The artificial nose is the TinyML model which trains on the sensor data (CO, NO2, ethanol, VOCs) to detect arbitrary scents by their signatures in those four categories.

The fungal pneumonia detector wires up a whole API with azure etc. and trains the model specifically to recognize pneumonia, based on an actual science experiment which grew and measured the fungus in artificial lungs.

As far as I'm concerned, both Caleb and Benjamin had brilliant ideas, executed them fantastically, and created something that may be truly useful. A $40 sensor that can detect disease just by breathing on it is more of a tangible contribution to humanity than many software engineers make in their life and almost certainly more than 99% of us did before the age of 14.

2 comments

It is great that the kid is involved and interested in these technologies. Whether it works is another issue. You are going to need metrics such a LODs, LOQs, sensitivity and specificity to determine if this beats the gold standard tests.
The reason why no engineer has made this yet, is because the medical data was not available to them.

The innovation is in the data, not in the ML.

You are wrong. The kid GREW FUNGUS IN ARTIFICIAL LUNGS using a sterile field made out of a plastic bin with dish gloves cut into it. He didn't need medical data. Anyone could have done this- anyone with the intelligence and creativity that this kid has.
is it possible you're overstating what the kid did a bit here? The history of sterile fields shows that even great scientists take decades to debug contamination that causes false positives and negatives. ASn experiment like this can be easily thrown off by any number of variables that weren't carefully controlled for.
You need medical data if you want to validate your results for a real medical disorder.

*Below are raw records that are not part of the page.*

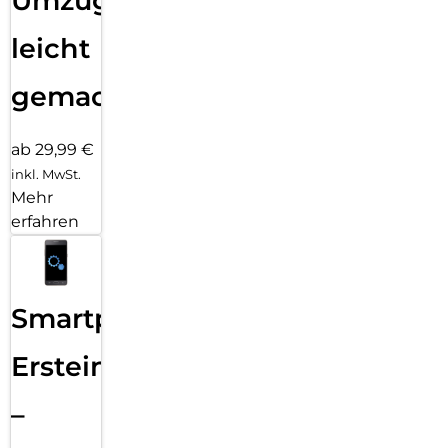
Umzug
leicht
gemacht!
ab 29,99 €
inkl. MwSt.
Mehr
erfahren
Smartphone
Ersteinrichtung
–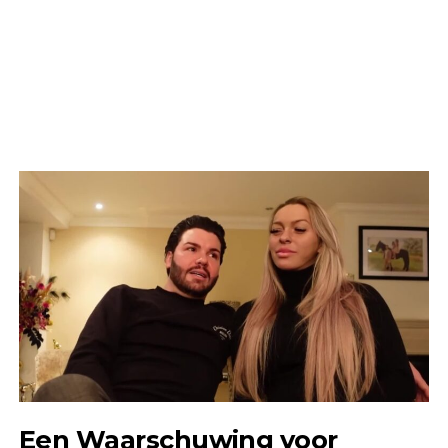
Een Waarschuwing voor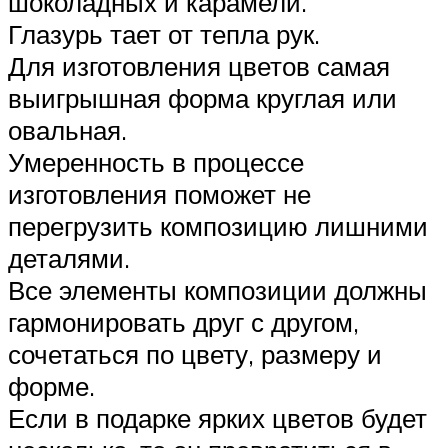
шоколадных и карамели.
Глазурь тает от тепла рук.
Для изготовления цветов самая
выигрышная форма круглая или
овальная.
Умеренность в процессе
изготовления поможет не
перегрузить композицию лишними
деталями.
Все элементы композиции должны
гармонировать друг с другом,
сочетаться по цвету, размеру и
форме.
Если в подарке ярких цветов будет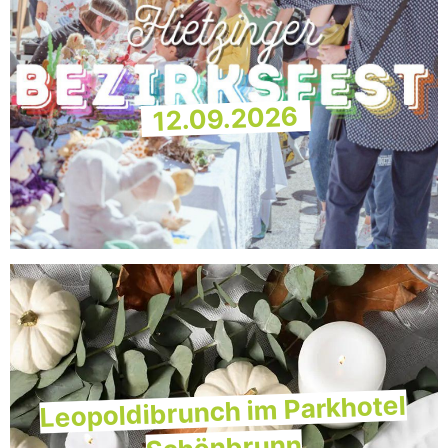
12.09.2026
Leopoldibrunch im Parkhotel
Schönbrunn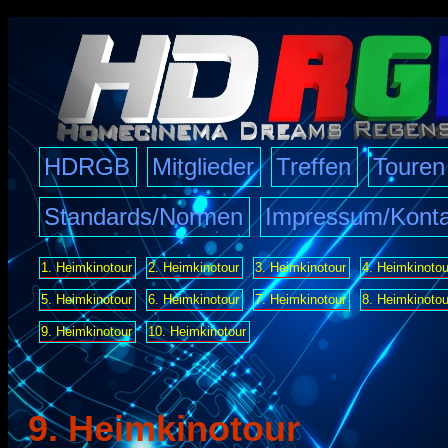
HDRGB
Mitglieder
Treffen
Touren
Standards/Normen
Impressum/Konta
1. Heimkinotour
2. Heimkinotour
3. Heimkinotour
4. Heimkinotou
5. Heimkinotour
6. Heimkinotour
7. Heimkinotour
8. Heimkinotou
9. Heimkinotour
10. Heimkinotour
9. Heimkinotour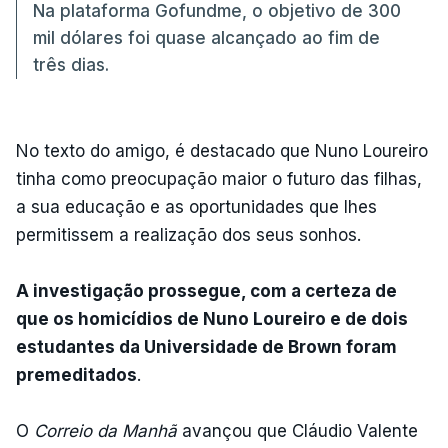
Na plataforma Gofundme, o objetivo de 300
mil dólares foi quase alcançado ao fim de
três dias.
No texto do amigo, é destacado que Nuno Loureiro
tinha como preocupação maior o futuro das filhas,
a sua educação e as oportunidades que lhes
permitissem a realização dos seus sonhos.
A investigação prossegue, com a certeza de
que os homicídios de Nuno Loureiro e de dois
estudantes da Universidade de Brown foram
premeditados
.
O
Correio da Manhã
avançou que Cláudio Valente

Fabrication of data is not very useful if you have to gather data for validation anyway.

> The innovation is in the data, not in the ML.

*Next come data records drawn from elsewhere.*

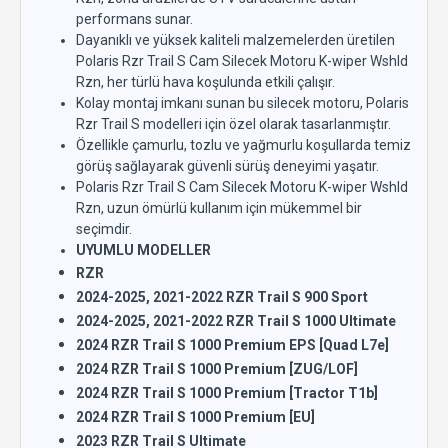
performans sunar.
Dayanıklı ve yüksek kaliteli malzemelerden üretilen
Polaris Rzr Trail S Cam Silecek Motoru K-wiper Wshld
Rzn, her türlü hava koşulunda etkili çalışır.
Kolay montaj imkanı sunan bu silecek motoru, Polaris
Rzr Trail S modelleri için özel olarak tasarlanmıştır.
Özellikle çamurlu, tozlu ve yağmurlu koşullarda temiz
görüş sağlayarak güvenli sürüş deneyimi yaşatır.
Polaris Rzr Trail S Cam Silecek Motoru K-wiper Wshld
Rzn, uzun ömürlü kullanım için mükemmel bir
seçimdir.
UYUMLU MODELLER
RZR
2024-2025, 2021-2022 RZR Trail S 900 Sport
2024-2025, 2021-2022 RZR Trail S 1000 Ultimate
2024 RZR Trail S 1000 Premium EPS [Quad L7e]
2024 RZR Trail S 1000 Premium [ZUG/LOF]
2024 RZR Trail S 1000 Premium [Tractor T1b]
2024 RZR Trail S 1000 Premium [EU]
2023 RZR Trail S Ultimate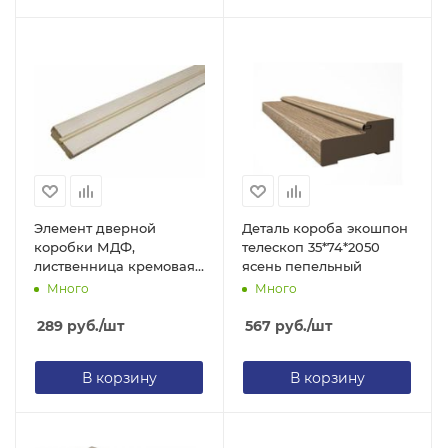
Элемент дверной
Деталь короба экошпон
коробки МДФ,
телескоп 35*74*2050
лиственница кремовая,
ясень пепельный
с уплотнителем,
Много
Много
28х70х2050 мм
289
руб.
/шт
567
руб.
/шт
В корзину
В корзину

can't you kind of say this about all ML? That the main driver in ML is 99% the quality of the training data and 1% the specific details of the neural networks used?

For most real-world applications of ML, yes. Of course, what happens in ML-research is different (where e.g. new networks for new modalities are invented).

But back to the topic, I bet the kid didn't even invent their own neural network topology, but just pulled a predefined network from a library, perhaps without even knowing it. Which is ok, because that is how most people use ML.